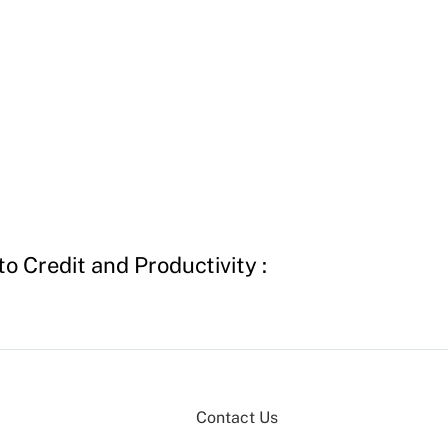
o Credit and Productivity :
Contact Us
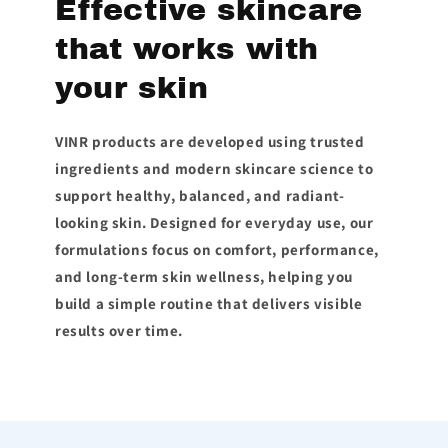
Effective skincare
that works with
your skin
VINR products are developed using trusted
ingredients and modern skincare science to
support healthy, balanced, and radiant-
looking skin. Designed for everyday use, our
formulations focus on comfort, performance,
and long-term skin wellness, helping you
build a simple routine that delivers visible
results over time.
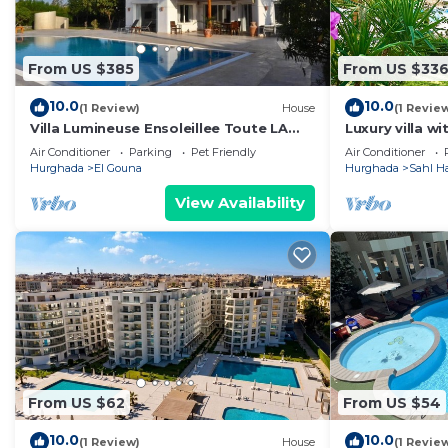
From US $385
From US $33
10.0
10.0
(1 Review)
House
(1 Revie
Villa Lumineuse Ensoleillee Toute LA
Luxury villa w
Journee
Air Conditioner
Parking
Pet Friendly
Air Conditioner
Hurghada
El Gouna
Hurghada
Sahl H
View Availability
From US $62
From US $54
10.0
10.0
(1 Review)
House
(1 Revie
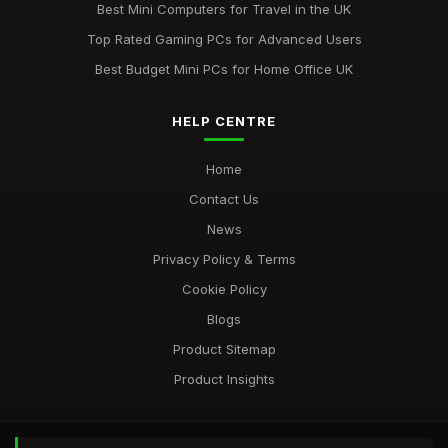
Best Mini Computers for Travel in the UK
Uncovering the Most Popular Tools in Computergym for 2026
Top Rated Gaming PCs for Advanced Users
Jul 11, 2026
Best Budget Mini PCs for Home Office UK
Most Utilised Tools in Computergym for 2026 Success
Jul 11, 2026
HELP CENTRE
Essential Techniques for Computer Gym Enthusiasts in 2026
Home
Jul 11, 2026
Contact Us
News
Privacy Policy & Terms
Cookie Policy
Blogs
Product Sitemap
Product Insights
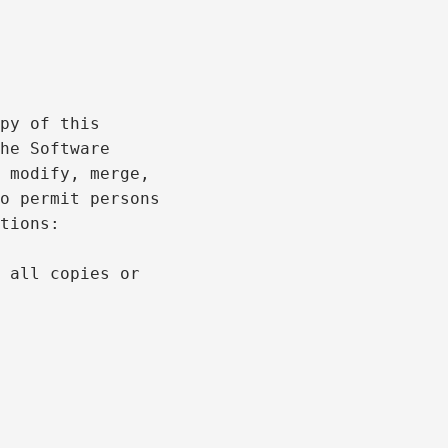
py of this

he Software

 modify, merge,

o permit persons

tions:

 all copies or
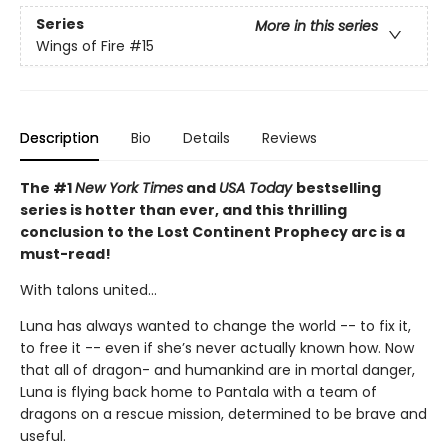
Series
More in this series
Wings of Fire
#15
Description
Bio
Details
Reviews
The #1
New York Times
and
USA Today
bestselling
series is hotter than ever, and this thrilling
conclusion to the Lost Continent Prophecy arc is a
must-read!
With talons united...
Luna has always wanted to change the world -- to fix it,
to free it -- even if she’s never actually known how. Now
that all of dragon- and humankind are in mortal danger,
Luna is flying back home to Pantala with a team of
dragons on a rescue mission, determined to be brave and
useful.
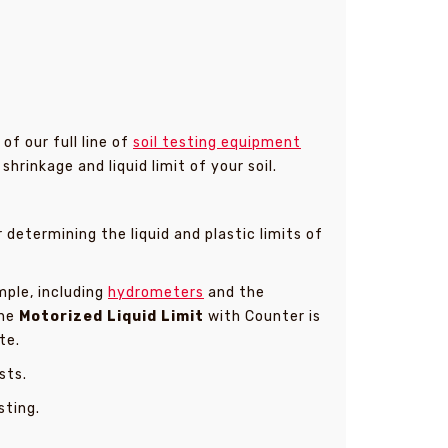
f our full line of
soil testing equipment
hrinkage and liquid limit of your soil.
etermining the liquid and plastic limits of
mple, including
hydrometers
and the
The
Motorized Liquid Limit
with Counter is
te.
sts.
sting.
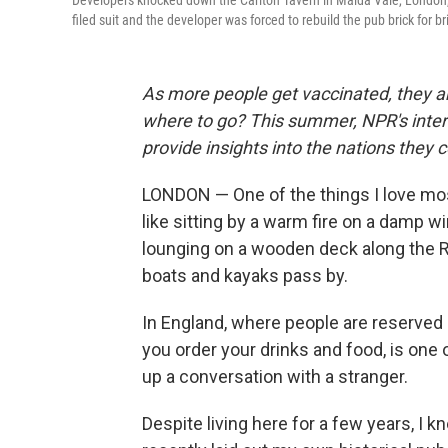
Developers knocked down the Carlton Tavern in Maida Vale, London, i
filed suit and the developer was forced to rebuild the pub brick for br
As more people get vaccinated, they ar
where to go? This summer, NPR's intern
provide insights into the nations they cov
LONDON — One of the things I love most
like sitting by a warm fire on a damp wi
lounging on a wooden deck along the 
boats and kayaks pass by.
In England, where people are reserved
you order your drinks and food, is one 
up a conversation with a stranger.
Despite living here for a few years, I kn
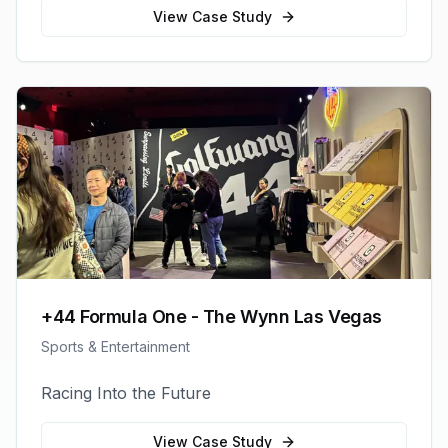
View Case Study
+44 Formula One - The Wynn Las Vegas
Sports & Entertainment
Racing Into the Future
View Case Study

# # # # # # #

#### Problem to work on
Exactly as written, restate the lines above from the opening line through the one holding "Best Budget Mini PCs for Home Office UK", omitting the pictures.

#### Result of the task
o Credit and Productivity :
Contact Us
Effective skincare
that works with
your skin
VINR products are developed using trusted
ingredients and modern skincare science to
support healthy, balanced, and radiant-
looking skin. Designed for everyday use, our
formulations focus on comfort, performance,
and long-term skin wellness, helping you
build a simple routine that delivers visible
results over time.
From US $385
From US $33
10.0
10.0
(1 Review)
House
(1 Revie
Villa Lumineuse Ensoleillee Toute LA
Luxury villa w
Journee
Air Conditioner
Parking
Pet Friendly
Air Conditioner
Hurghada
El Gouna
Hurghada
Sahl H
View Availability
From US $62
From US $54
10.0
10.0
(1 Review)
House
(1 Revie
Best Mini Computers for Travel in the UK
Uncovering the Most Popular Tools in Computergym for 2026
Top Rated Gaming PCs for Advanced Users
Jul 11, 2026
Best Budget Mini PCs for Home Office UK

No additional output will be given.